Extract each line of the material that follows exactly and omit its pictures.

(THE INPUT)

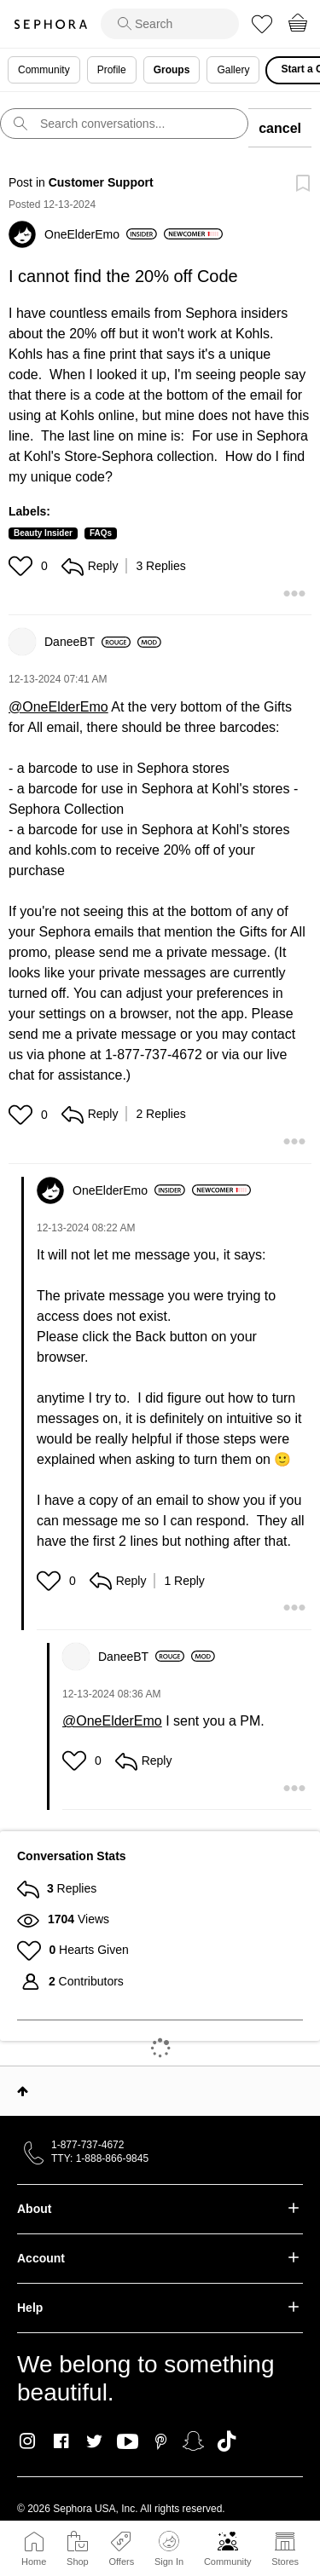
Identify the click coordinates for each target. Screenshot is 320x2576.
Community (228, 2561)
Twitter (94, 2441)
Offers (121, 2561)
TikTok (226, 2441)
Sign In (168, 2549)
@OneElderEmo (58, 707)
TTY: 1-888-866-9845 (99, 2158)
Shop (78, 2561)
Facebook (61, 2441)
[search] (170, 24)
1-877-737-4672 (87, 2145)
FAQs (101, 533)
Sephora (50, 24)
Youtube (127, 2442)
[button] (23, 566)
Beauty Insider (43, 533)
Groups (172, 70)
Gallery (233, 70)
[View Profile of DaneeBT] (87, 641)
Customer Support (101, 182)
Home (33, 2561)
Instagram (27, 2441)
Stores (285, 2561)
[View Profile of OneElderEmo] (100, 234)
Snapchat (193, 2441)
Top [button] (22, 2091)
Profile (111, 70)
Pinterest (161, 2441)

(End THE INPUT)

» **SOLUTION**:
Identify the click coordinates for each target. Screenshot is 320x2576.
Community (228, 2561)
Twitter (94, 2441)
Offers (121, 2561)
TikTok (226, 2441)
Sign In (168, 2549)
@OneElderEmo (58, 707)
TTY: 1-888-866-9845 (99, 2158)
Shop (78, 2561)
Facebook (61, 2441)
[search] (170, 24)
1-877-737-4672 (87, 2145)
FAQs (101, 533)
Sephora (50, 24)
Youtube (127, 2442)
[button] (23, 566)
Beauty Insider (43, 533)
Groups (172, 70)
Gallery (233, 70)
[View Profile of DaneeBT] (87, 641)
Customer Support (101, 182)
Home (33, 2561)
Instagram (27, 2441)
Stores (285, 2561)
[View Profile of OneElderEmo] (100, 234)
Snapchat (193, 2441)
Top [button] (22, 2091)
Profile (111, 70)
Pinterest (161, 2441)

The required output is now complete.